Of all roles, perhaps that of the spectator is least appreciated. Being a spectator is seen as passive and uninspired: how often do you hear the phrase "mere spectator" contrasted with "active participant"? Yet us spectators have an essential part to play too, because great events are made great by their spectators. What is a cup final without the fans? A rock concert without the crowd? A festival without the festival-goers? Or consider books: novelist Zadie Smith recently wrote that "A novel is a two-way street, in which the labour  required on either side is, in the end, equal… Reading is a skill and an art and readers should take pride in their abilities and have no shame in cultivating them if for no other reason than the fact that writers need you".

Extroverts, as Jonathan Rauch says in a widely-read essay, dominate public life. "This is a pity", he goes on, "If introverts ran the world, it would no doubt be a calmer, saner,  more peaceful sort of place." Yet introverts get little respect:   

Extroverts are seen as bighearted, vibrant, warm, empathic. "People person" is a compliment. Introverts are described with words like "guarded", "loner", "reserved", "taciturn", "self-contained", "private" – narrow, ungenerous words.

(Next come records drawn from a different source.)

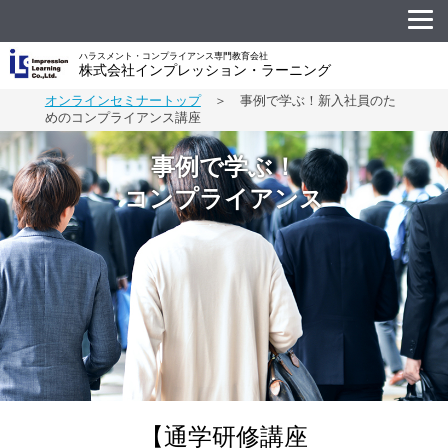
ハラスメント・コンプライアンス専門教育会社
株式会社インプレッション・ラーニング
オンラインセミナートップ
＞ 事例で学ぶ！新入社員のた
めのコンプライアンス講座
事例で学ぶ！
コンプライアンス
【通学研修講座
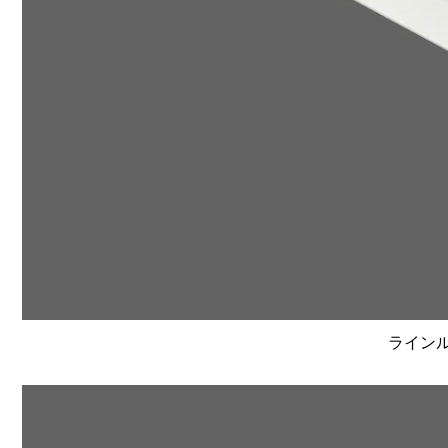
ラインルク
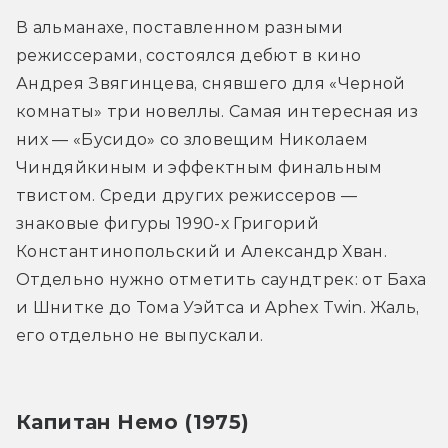
В альманахе, поставленном разными 
режиссерами, состоялся дебют в кино 
Андрея Звягинцева, снявшего для «Черной 
комнаты» три новеллы. Самая интересная из 
них — «Бусидо» со зловещим Николаем 
Чиндяйкиным и эффектным финальным 
твистом. Среди других режиссеров — 
знаковые фигуры 1990-х Григорий 
Константинопольский и Александр Хван. 
Отдельно нужно отметить саундтрек: от Баха 
и Шнитке до Тома Уэйтса и Aphex Twin. Жаль, 
его отдельно не выпускали.
Капитан Немо (1975)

There are good reasons for this. Extroverts, after all, are in a good position to spread the idea that being outgoing is a good thing. Introverts, on the other hand, are not well suited to evangelize the virtues of quiet.

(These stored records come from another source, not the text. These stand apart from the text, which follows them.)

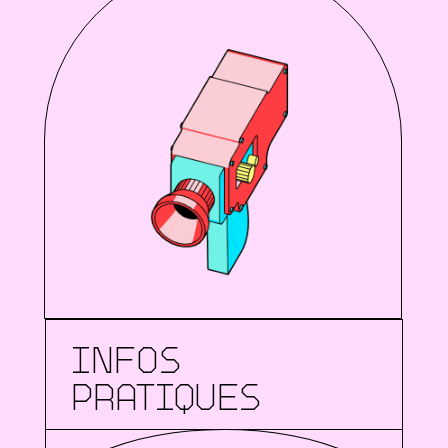
INFOS
PRATIQUES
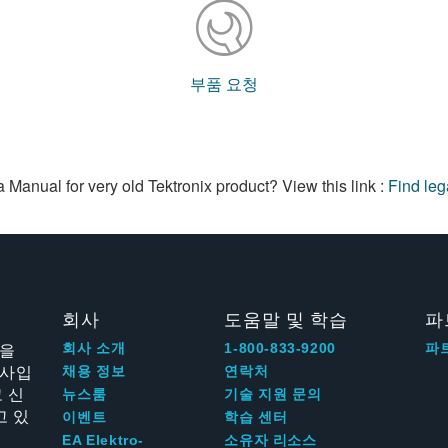
부품 요청
a Manual for very old Tektronix product? View this link :
Find le
회사
도움말 및 학습
파
신을
회사 소개
1-800-833-9200
파
회사입
채용 정보
연락처
 신
뉴스룸
기술 지원 문의
고 있
이벤트
학습 센터
EA Elektro-
소유자 리소스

Restoring a balance will not be easy, because it demands immodest behaviour of modest people. It is difficult to promote the quiet virtues in a world drowning in the verbiage of the loudmouthed. Does it even make sense to stage an outspoken demand for modesty (if that’s all right with you?), a brash call for humility, a blunt demand for subtlety, an uncompromising plea for flexibility? Can we be unequivocally on the side of doubt? Does it make sense to spout a monologue on the benefits of shutting the hell up?

Probably not. The very idea of a manifesto is, of course, immodest. But I think it could be saved by something that is lacking in this attempt, which is irony. Perhaps someone else can do a better job.

We should be able to speak up while accepting the limits of our own arguments if we acknowledge (with Leonard Cohen) that "there is a crack in everything. That’s how the light gets in." Contradiction is an opportunity to learn rather than a debate to be fought. Thesis and antithesis are the beginning of synthesis. In exploring both sides of contradictions and arguments we learn to see both sides of a dispute, empathize with hurts and griefs that are not our own, and start to see the cracks in our own beliefs. And that must surely be a goal of any modest agenda – although not before we get the immodest down off their high horses and get them to shut up for a minute.